Financial mistakes: We all make them, but the nature of our regrets varies with age. How do young and old investors perceive their biggest blunders?
We've all made financial mistakes, but the nature of our regrets varies by age, according to a new monthly survey by Millionaire Corner.
Older investors lament their levels of retirement savings, while younger investors show the most remorse over their level of credit card debt, according to our survey of 1,400 investors conducted in May. Investors in their 40s and 50s rank “not saving enough for retirement” as the biggest by far of their financial mistakes. The concern outstrips such regrets as spending too much on consumer goods, putting too much money into a house, not making good stock picks and not having a diversified portfolio.

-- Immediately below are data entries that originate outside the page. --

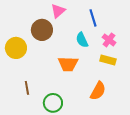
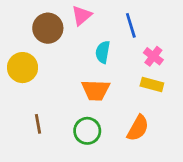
brown circle: (42, 30) -> (48, 28), moved
cyan semicircle: (82, 40) -> (103, 52), moved, turned 35
green circle: (53, 103) -> (87, 131), moved

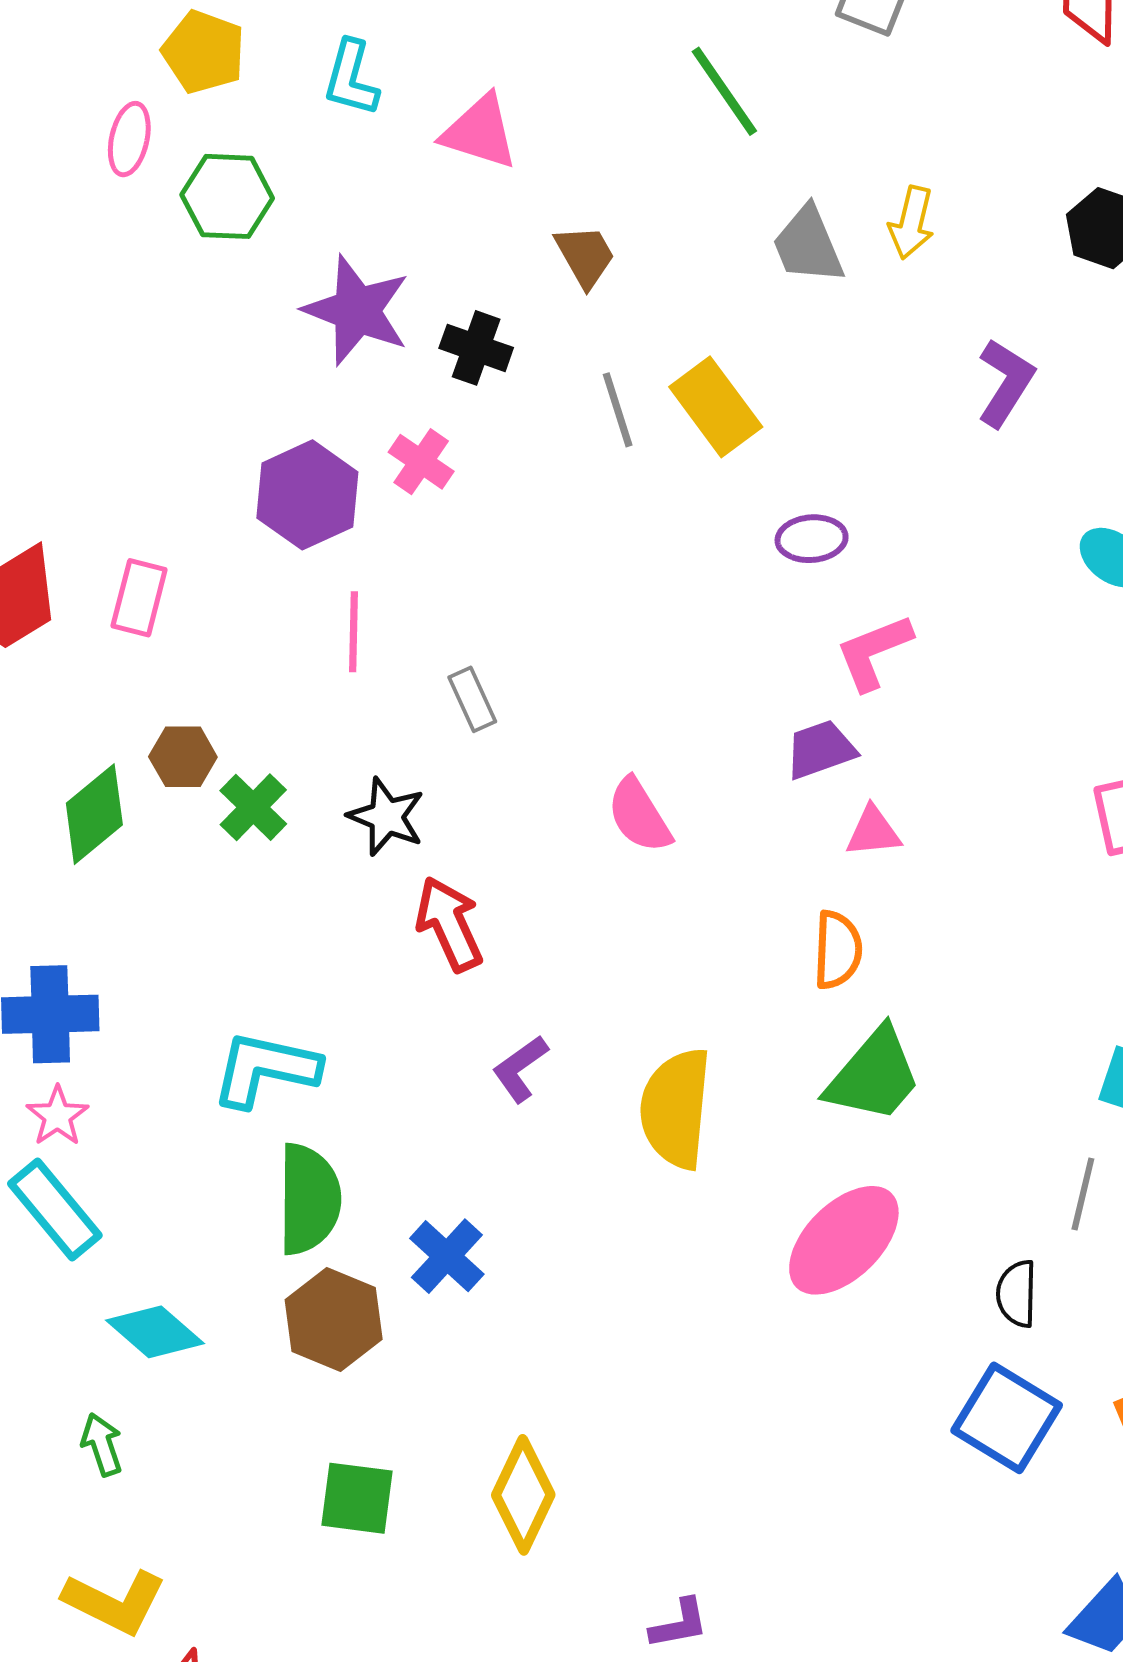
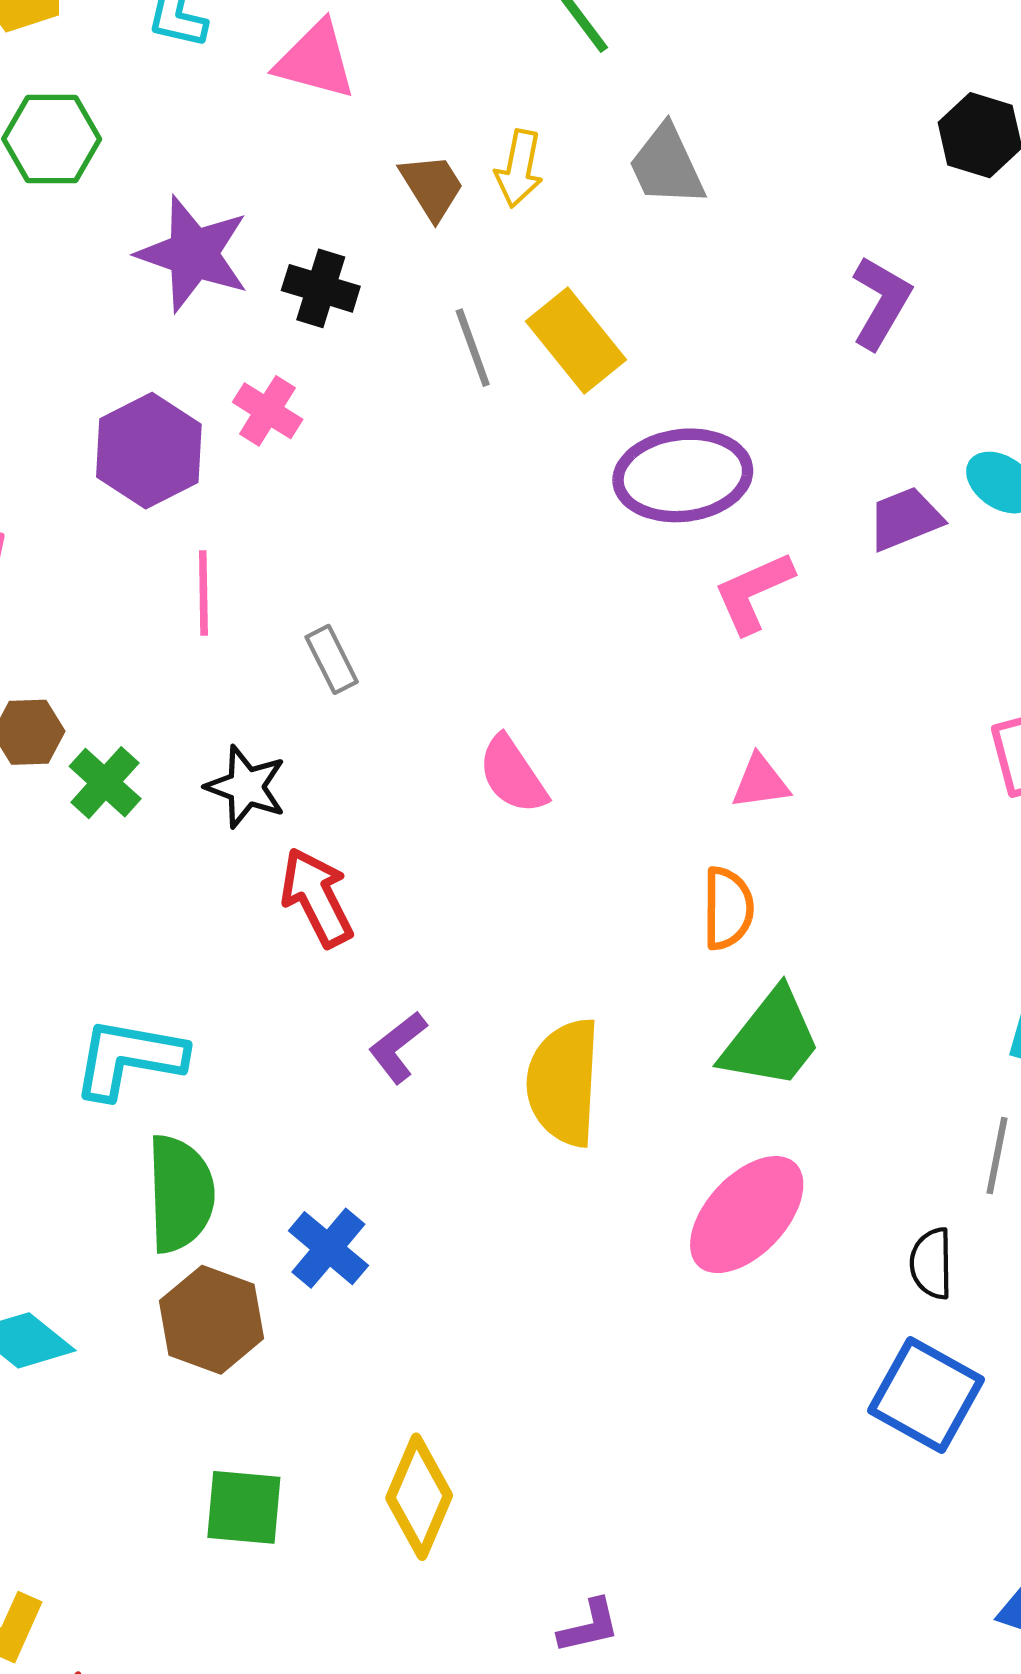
yellow arrow: (911, 223) -> (519, 169), moved
purple ellipse: (812, 539) -> (683, 475), size x1.8
purple trapezoid: (820, 750) -> (905, 519), moved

Too much credit card debt ranks top among the financial mistakes reported by younger investors, those under the age of 40, who express similarly high levels of regret over spending too much on material goods. Not saving enough for retirement ranks third.
“In a sense, these regrets are two sides of the same coin,” said Catherine McBreen, president of Millionaire Corner. “Investors who create a household budget and long-term financial plan are much less likely to take on consumer debt and put off saving for retirement.”

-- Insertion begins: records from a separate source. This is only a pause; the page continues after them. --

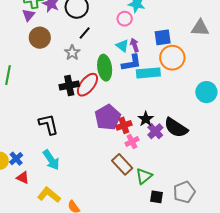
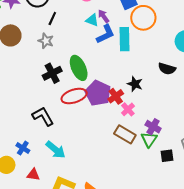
green ellipse: (105, 68) -> (79, 68), moved
cyan rectangle: (148, 73) -> (125, 39), turned -70
red ellipse: (87, 85) -> (74, 96), moved, turned 50
black semicircle: (176, 128) -> (167, 69), moved, size x0.7
purple cross: (155, 131) -> (153, 127), moved
blue cross: (16, 159) -> (23, 148), moved

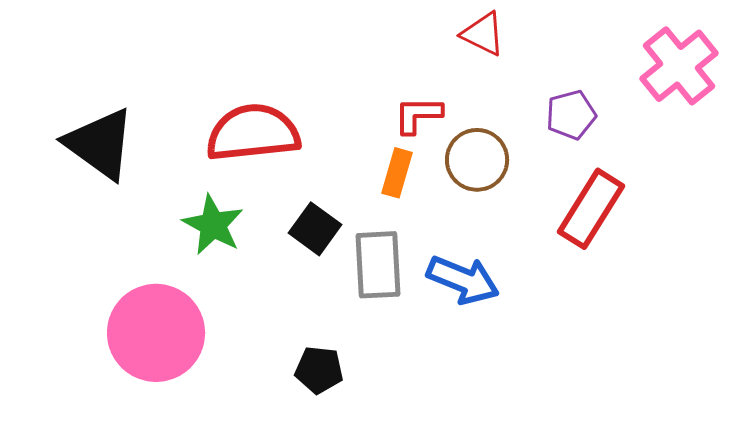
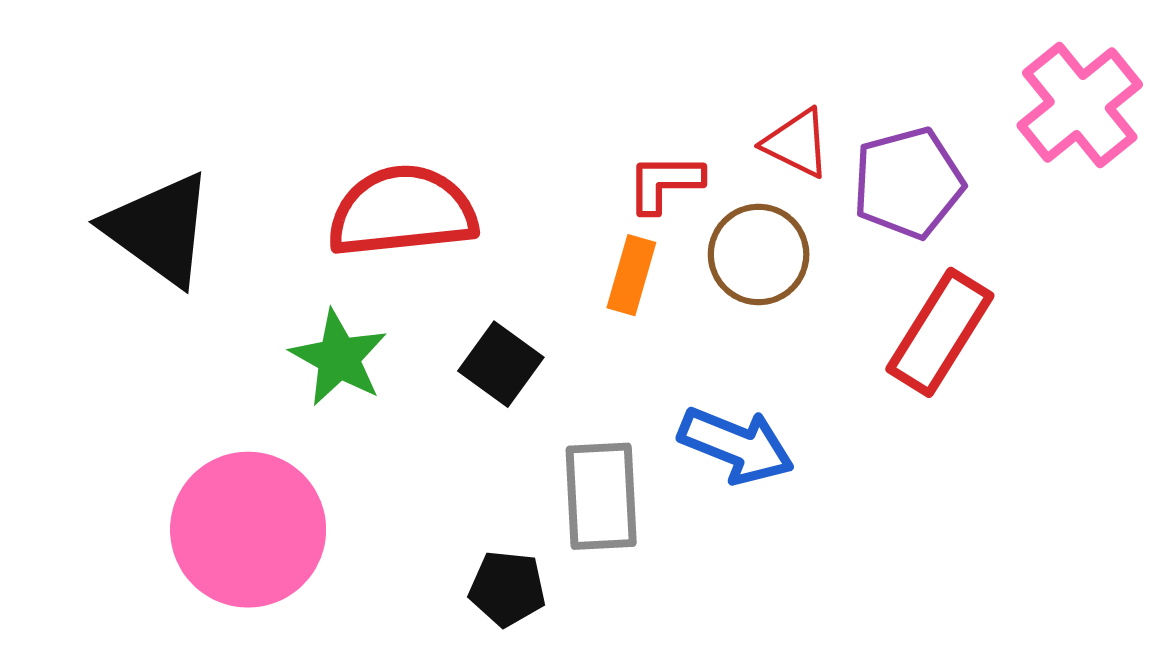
red triangle: (483, 34) -> (797, 143), moved
purple pentagon: (571, 115) -> (908, 183), size x1.4
gray rectangle: (378, 265) -> (601, 496), moved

The average consumer with credit cards carries a balance of more than $7,000, according to the website Credit Loan. Carrying credit card debt is one of the most common financial mistakes made by Americans, but instant gratification, feelings of low self-worth and the need to maintain a lifestyle motivate spending, according to the website Stretcher, which notes that people tend to spend more when using credit cards vs. cash.
The humble household budget is one of the most effective tools for avoiding common financial mistakes of too much consumer debt and scant retirement savings.
“We know it can be tough to scrape together enough money to pay for a place to live, a car and other expenses each month,” according to Consumer New provided by the FDIC, or Federal Deposit Insurance Corporation. “But experts say it's also important for young people to save money for their long-term goals, too, including perhaps buying a home, owning a business or saving for your retirement (even though it may be 40 or 50 years away).”
The agency recommends “paying yourself first” by setting aside savings every paycheck before paying bills and other expenses. “Even if you start with just $25 or $50 a month you'll be significantly closer to your goal,” said the FDIC. “You have one huge ally — time.”
Investors who begin saving for retirement later in life forfeit the years of compounded investment gains – one of the most common, but easily avoided, financial mistakes.